Had officials looked closely at AB 3088 they could have refrained from adopting the successor urgency ordinance. (The ordinance in effect at the time had no sunset clause. “This Ordinance shall remain in effect until it is superseded by another Ordinance adopted by the City Council.”)
Ironically the successor ordinance adopted by council had one very specific objective: to renew the lapsed cap on restaurant food delivery fees in Beverly Hills. City council at the September 1st meeting unanimously agreed to renew it; indeed that was the only substantive change to the prior ordinance. And it was a slam-dunk as the discussion concluded in just six minutes. As one councilmember observed it was record-short time for COVID–19 measure!

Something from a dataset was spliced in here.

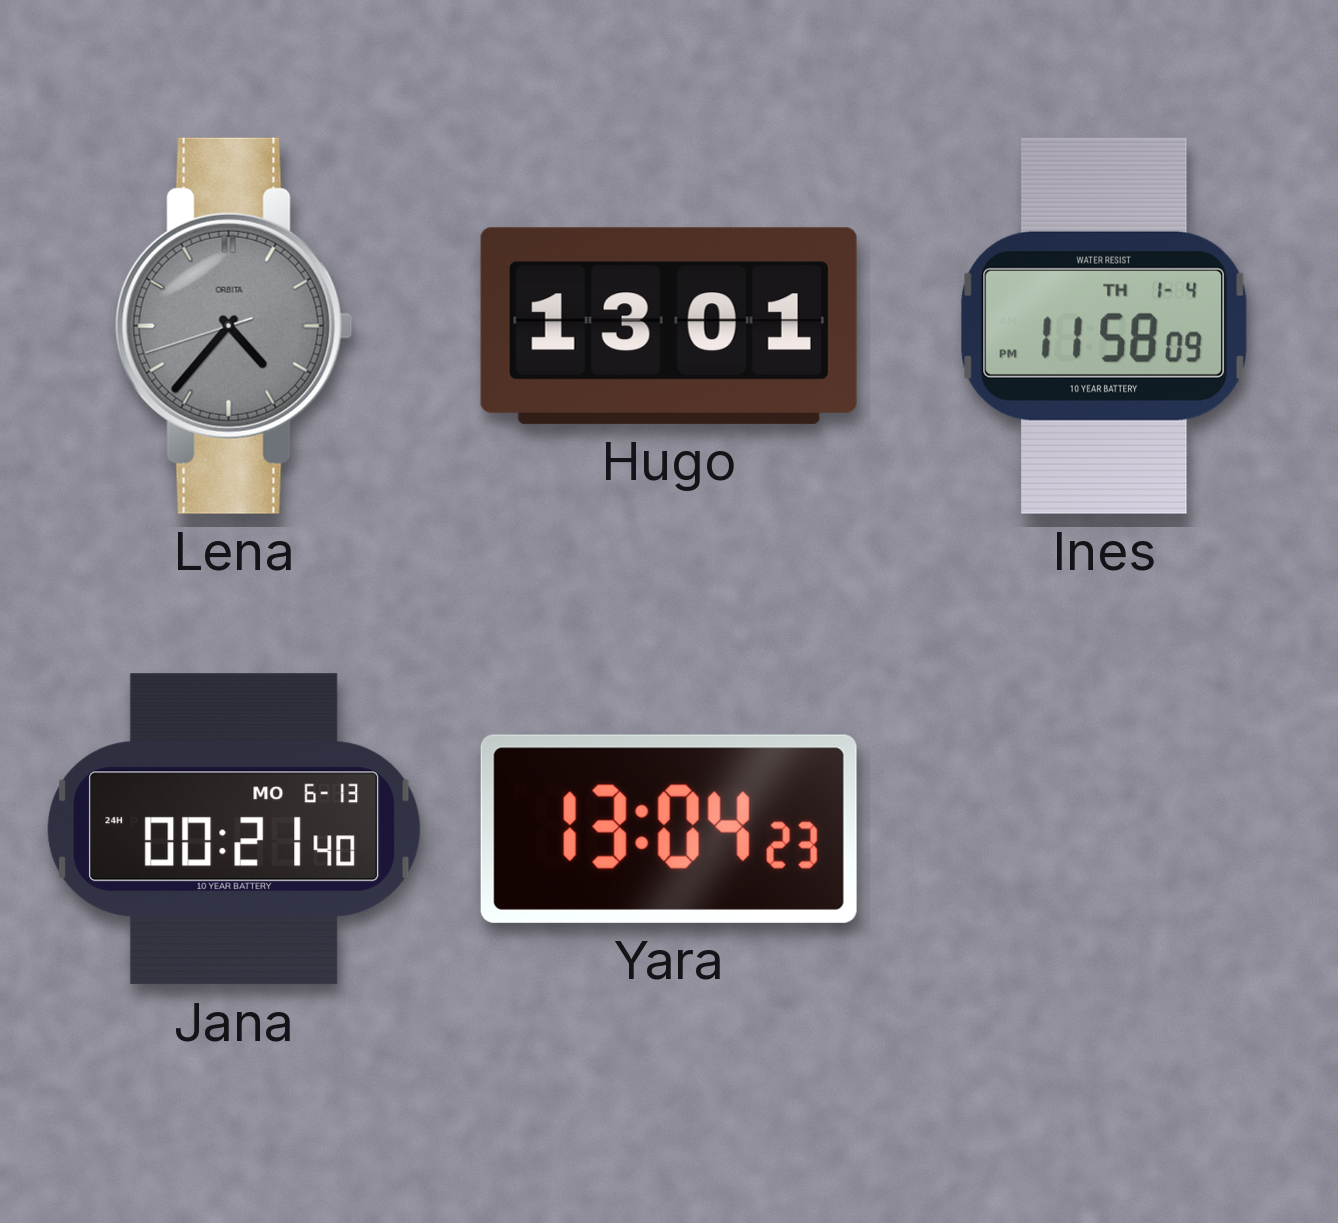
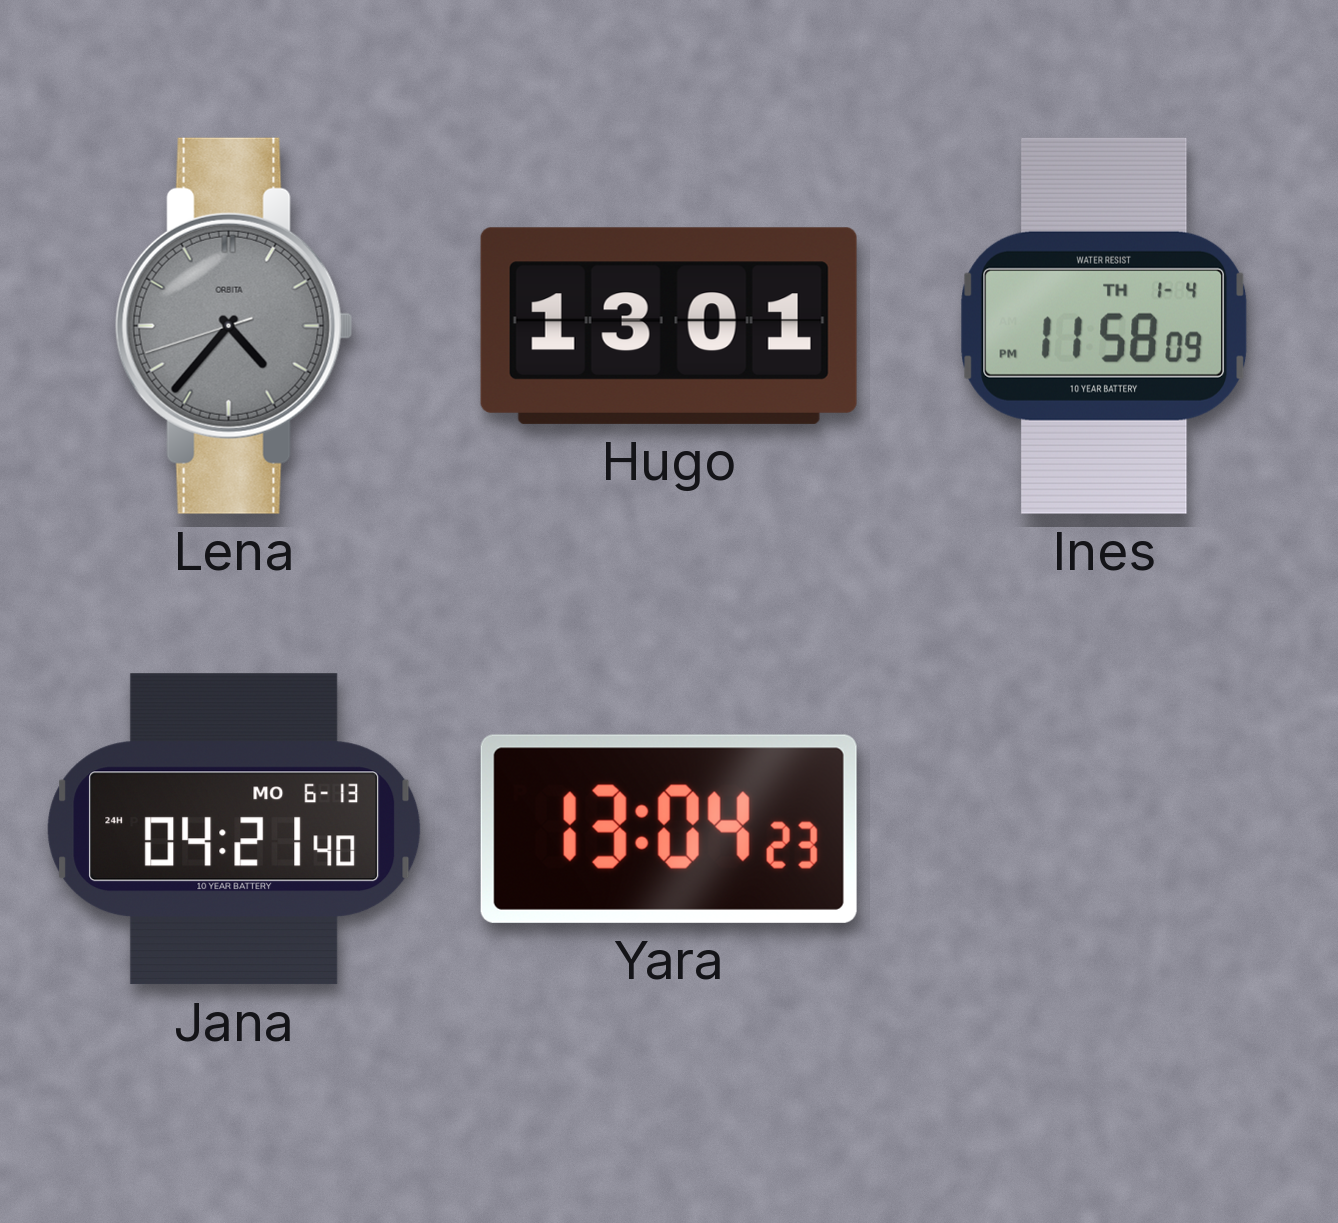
Jana: 00:21 -> 04:21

Unfortunately the delivery fees cap renewal tripped the §1179.05(a)(1) preemption provision (“extension, expansion, renewal, reenactment, or new adoption of a measure”) and at that point the provisions of AB 3088 trumped those specified in the local moratorium.
In part that may be understandable. AB 3088 is a complex law that was rushed to the governor’s desk. He signed it on August 31st the day before the council meeting. Had city officials tracked the legislature’s discussion closely, or perhaps reviewed the text of bill prior to the meeting, then city council could have chosen to renew the delivery-fee cap in a separate ordinance (or perhaps renewed it via emergency order). AB 3088 was not even mentioned during the discussion.
So our city, presumably like many others, unwittingly played right into the legislature’s hands. We sent the rent stabilization office a query last Thursday (October 1) about the preemption issue and we’re still waiting to hear the city’s definitive view on the matter. In the meantime this current AB 3088 guidance remains posted.